Вспоминал, чем мог прогневать Всевышнего. Отчего-то до мелочей ясно, словно живые, вспомнились расстрелянный им молодой калмык-легионер и убитый на немецких позициях у ильменя Дед-Хулсун большеглазый туркестанец. Тогда он стрелял в безоружных людей. Угрызения совести усиливали страдания. И он снова обращался к Богу. Просил прощения и помощи. Верил, Господь помог остаться в живых во время адского обстрела под "Ревдольганом", спас в застенках отдела НКВД, в штрафной роте, вызволил из немецкого плена. Надеялся, что поможет справиться и сейчас.

В эти тяжелые для него дни и ночи санитарка Антонина Ивановна была рядом. Она же заставила его есть.

– Ты кушай, сынок, кушай. Пища – она силы придаст, скорее раны заживут. Поправишься, домой поедешь. Ты откуда родом?

– Из Ярославля.

– А родители живы?

– Мама и сестра Галя еще. Замужем. Только я ее мужа не видел. К тому времени меня уже в армию призвали.

Антонина Ивановна погладила его по голове.

– Вот и хорошо. Ты письма им пишешь?

– С фронта писал, а сейчас… У мамы здоровье слабое… Как я про ногу покалеченную, про глаз, про изуродованное лицо напишу… Ей ведь расстраиваться нельзя.

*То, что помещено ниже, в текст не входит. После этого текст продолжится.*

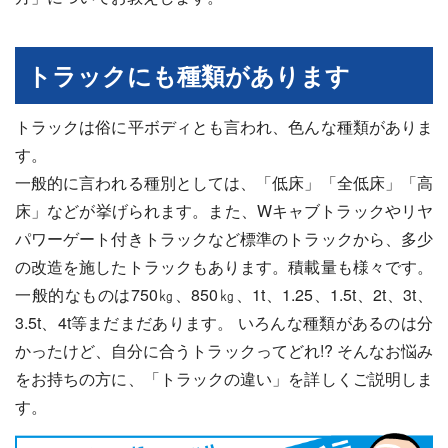
トラックにも種類があります
トラックは俗に平ボディとも言われ、色んな種類がありま
す。
一般的に言われる種別としては、「低床」「全低床」「高
床」などが挙げられます。また、Wキャブトラックやリヤ
パワーゲート付きトラックなど標準のトラックから、多少
の改造を施したトラックもあります。積載量も様々です。
一般的なものは750㎏、850㎏、1t、1.25、1.5t、2t、3t、
3.5t、4t等まだまだあります。 いろんな種類があるのは分
かったけど、自分に合うトラックってどれ!? そんなお悩み
をお持ちの方に、「トラックの違い」を詳しくご説明しま
す。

– А ты напиши, что легко ранен и, может быть, приедешь на побывку. Так маму свою успокоишь и подготовишь к своему приезду.

Когда заметила на его груди крестик, спросила:

– Верующий?

Гришка, не зная, что ответить, сказал:

– Крестик мама надела, когда в армию призвали, и молитве научила, которая в бою бережет.

Санитарка наклонилась, прошептала:

– Вот она тебя от смерти и сберегла, а значит, молись. Проси Господа о скорейшем исцелении. А я в Покровский храм схожу, свечку о твоем здравии поставлю. Все у тебя хорошо будет. Бог милостив, поможет.